「ロヒンギャ 差別の深層」宇田有三著
3年前の夏、70万人を超えるロヒンギャの人々が、ミャンマーから隣国バングラデシュへ逃れたニュースが世界中に流れた。
軍事独裁国家から民政移管され、民主化活動家のアウン・サン・スー・チー氏が国家指導者となったミャンマーでの出来事に注目が集まり、国際社会には当初、彼女が問題解決に積極的に取り組むだろうとの安易な期待があった。しかし、解決の道は遠く、祖国に帰れぬままの難民たちは、今も苦渋の生活を強いられている。
そもそも、ロヒンギャ難民のバングラデシュへの流出は、これまでも軍政時代の1978年に約20万人、そして同じく1991年に約25万人と、2回起きており、3年前に突然始まったわけではない。
本書は、軍政時代の1993年から潜入取材を続け、ミャンマー全土を踏破したフォトジャーナリストが、ロヒンギャの人々が置かれた構造的差別の実態を伝えるフォトリポート。
ロヒンギャは世界で最も虐げられている少数者と呼ばれる。

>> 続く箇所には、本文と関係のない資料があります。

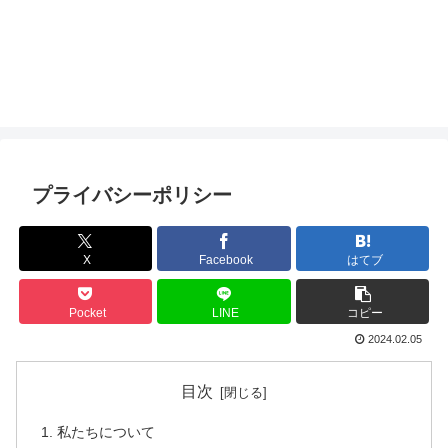
プライバシーポリシー
X
Facebook
はてブ
Pocket
LINE
コピー
2024.02.05
目次
私たちについて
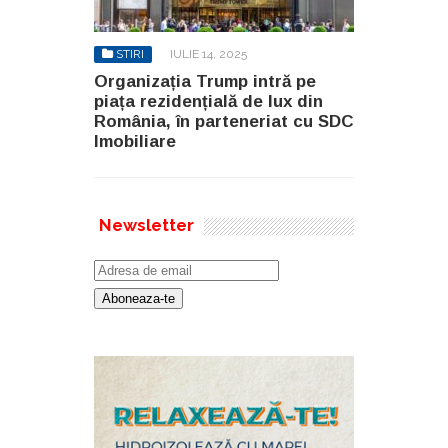
STIRI
IULIE 14, 2025
Organizația Trump intră pe
piața rezidențială de lux din
România, în parteneriat cu SDC
Imobiliare
Newsletter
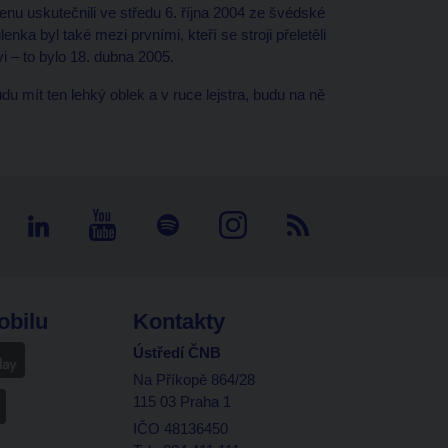
penu uskutečnili ve středu 6. října 2004 ze švédské
ka byl také mezi prvními, kteří se stroji přeletěli
 – to bylo 18. dubna 2005.
u mít ten lehký oblek a v ruce lejstra, budu na ně
obilu
Kontakty
Ústředí ČNB
Na Příkopě 864/28
115 03 Praha 1
IČO 48136450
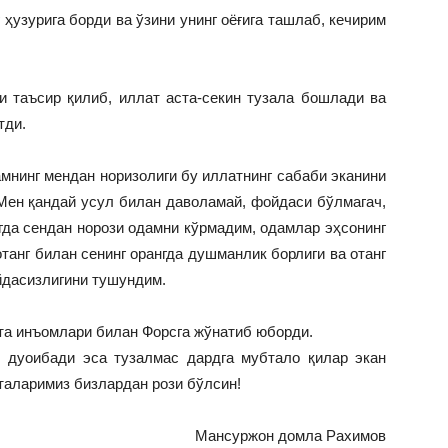
ҳузурига борди ва ўзини унинг оёғига ташлаб, кечирим
таъсир қилиб, иллат аста-секин тузала бошлади ва
тди.
нинг мендан норизолиги бу иллатнинг сабаби эканини
“Мен қандай усул билан даволамай, фойдаси бўлмагач,
гда сендан норози одамни кўрмадим, одамлар эҳсонинг
танг билан сенинг орангда душманлик борлиги ва отанг
йдасизлигини тушундим.
а инъомлари билан Форсга жўнатиб юборди.
, дуоибади эса тузалмас дардга мубтало қилар экан
таларимиз бизлардан рози бўлсин!
Мансуржон домла Рахимов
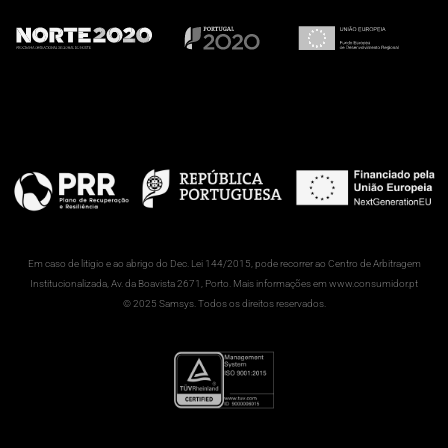
Em caso de litigio e ao abrigo do Dec. Lei 144/2015, pode recorrer ao Centro de Arbitragem
Institucionalizada, Av. da Boavista 2671, Porto. Mais informações em www.consumidor.pt
© 2025 Samsys. Todos os direitos reservados.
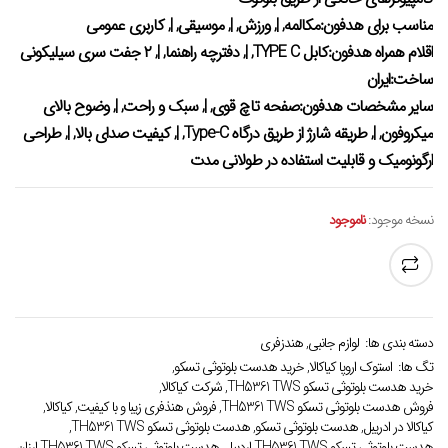
مناسب برای هدفون:مکالمه, |, ورزش, |, موسیقی, |, کاربری عمومی
اقلام همراه هدفون:کابل TYPE C, |, دفترچه راهنما, |, ۲ جفت سری سیلیکونی
ساخت:ایران
سایر مشخصات هدفون:صفحه تاچ قوی, |, سبک و راحت, |, وضوح بالای
میکروفون, |, طریقه شارژ از طریق درگاه Type-C, |, کیفیت صدای بالا, |, طراحی
ارگونومیک و قابلیت استفاده در طولانی مدت
نسخه موجود:
ناموجود
دسته بندی ها:
لوازم جانبی
,
هندزفری
تگ ها:
استوک اروپا کیاکالا
,
خرید هدست بلوتوثی تسکو
,
خرید هدست بلوتوثی تسکو TH5361 TWS
,
شرکت کیاکالا
,
فروش هدست بلوتوثی تسکو TH5361 TWS
,
فروش هنذفری زیبا و با کیفیت
,
کیاکالا
,
کیاکالا در ادریبل
,
هدست بلوتوثی تسکو
,
هدست بلوتوثی تسکو TH5361 TWS
,
هدست بلوتوثی تسکو TH5361 TWS اردبیل
,
هدست بلوتوثی تسکو TH5361 TWS ارزان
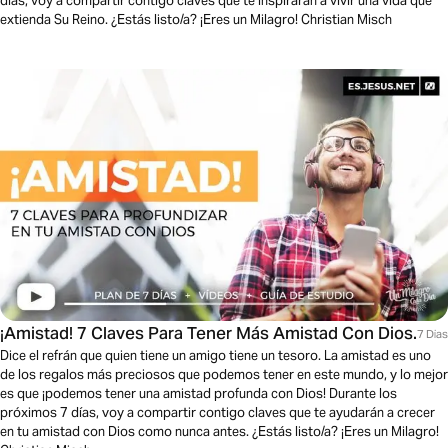
días, voy a compartir contigo claves que te inspirarán a vivir una vida que
extienda Su Reino. ¿Estás listo/a? ¡Eres un Milagro! Christian Misch
¡Amistad! 7 Claves Para Tener Más Amistad Con Dios.
7 Dias
Dice el refrán que quien tiene un amigo tiene un tesoro. La amistad es uno
de los regalos más preciosos que podemos tener en este mundo, y lo mejor
es que ¡podemos tener una amistad profunda con Dios! Durante los
próximos 7 días, voy a compartir contigo claves que te ayudarán a crecer
en tu amistad con Dios como nunca antes. ¿Estás listo/a? ¡Eres un Milagro!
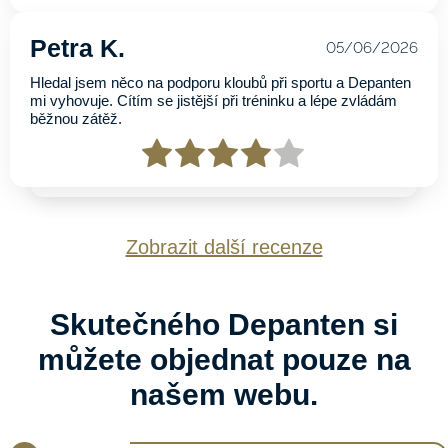
Petra K.
05/06/2026
Hledal jsem něco na podporu kloubů při sportu a Depanten
mi vyhovuje. Cítím se jistější při tréninku a lépe zvládám
běžnou zátěž.
Zobrazit další recenze
Skutečného Depanten si
můžete objednat pouze na
našem webu.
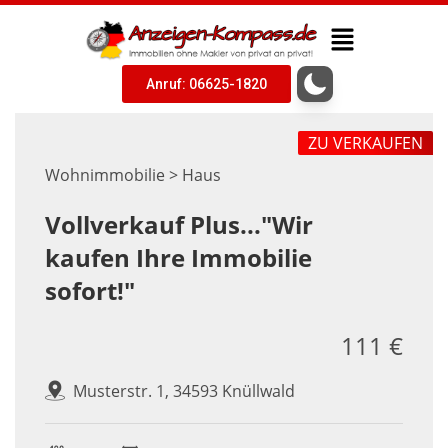
Anruf: 06625-1820
ZU VERKAUFEN
Wohnimmobilie > Haus
Vollverkauf Plus..."Wir
kaufen Ihre Immobilie
sofort!"
111 €
Musterstr. 1, 34593 Knüllwald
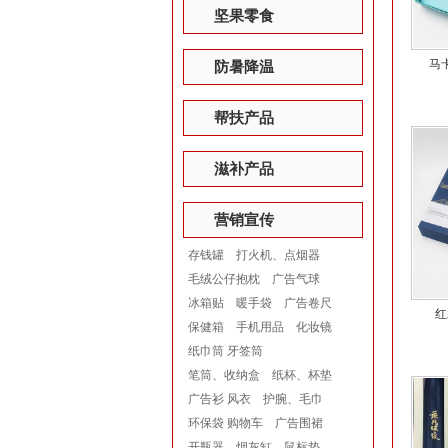
坚果零食
马
防暑降温
帮扶产品
滋补产品
营销宣传
存钱罐
打火机、点烟器
毛绒公仔抱枕
广告气球
冰箱贴
暖手袋
广告卷尺
红
保健箱
手机用品
化妆镜
纸巾筒 牙签筒
笔筒、收纳盒
纸杯、杯垫
广告衫 风衣
护腕、毛巾
环保袋 购物车
广告围裙
开瓶器
烟灰缸
鼠标垫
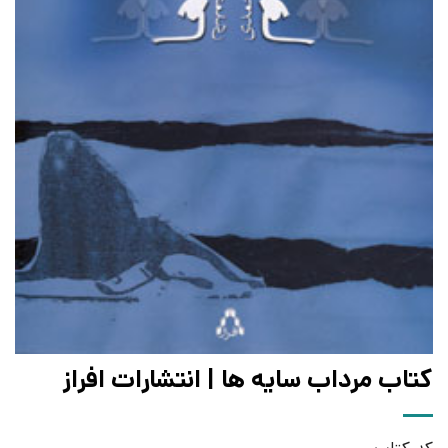
کتاب مرداب سایه ها | انتشارات افراز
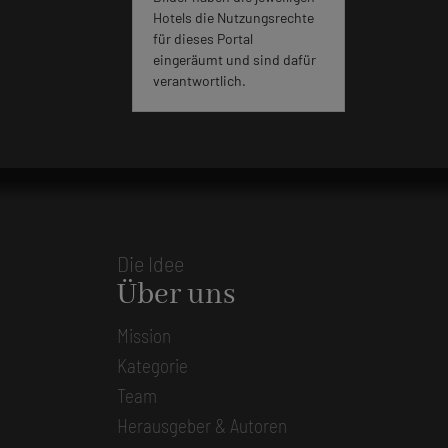
Hotels die Nutzungsrechte
für dieses Portal
eingeräumt und sind dafür
verantwortlich.
Die Idee
Über uns
Mission
Kategorie
Team
Herausgeber & Autoren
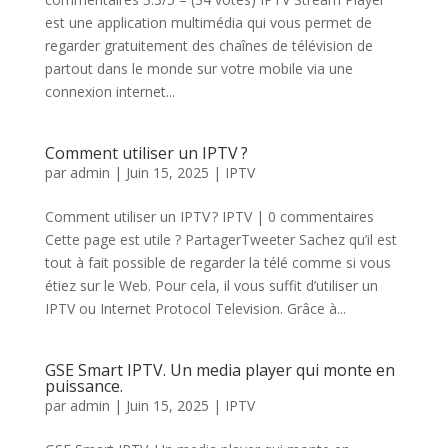
est une application multimédia qui vous permet de
regarder gratuitement des chaînes de télévision de
partout dans le monde sur votre mobile via une
connexion internet...
Comment utiliser un IPTV ?
par
admin
|
Juin 15, 2025
|
IPTV
Comment utiliser un IPTV ? IPTV | 0 commentaires
Cette page est utile ? PartagerTweeter Sachez qu’il est
tout à fait possible de regarder la télé comme si vous
étiez sur le Web. Pour cela, il vous suffit d’utiliser un
IPTV ou Internet Protocol Television. Grâce à...
GSE Smart IPTV. Un media player qui monte en
puissance.
par
admin
|
Juin 15, 2025
|
IPTV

なぜなら紛争国を脱出した難民とは異なり、ロヒンギャはミャンマーで国籍を剥奪された無国籍者だからだ。
また、ロヒンギャ問題は、民族問題のひとつとみられがちだが、彼らが求めてきたのは「民族としてのロヒンギャ」ではなく、「ムスリム(イスラム教徒)としてのロヒンギャ」だという。
彼らが迫害を受けるようになった問題の根底にあるのは、実は半世紀続いたミャンマーの軍事独裁政権が、上座部仏教徒が多数派を占める社会で、その権力基盤を強化するために、人々のイスラムに対する差別的な潜在意識を刺激してつくり出した政策だという。
そうしたロヒンギャ難民が生まれた複雑な背景や歴史を、写真とともに解説してくれる渾身作。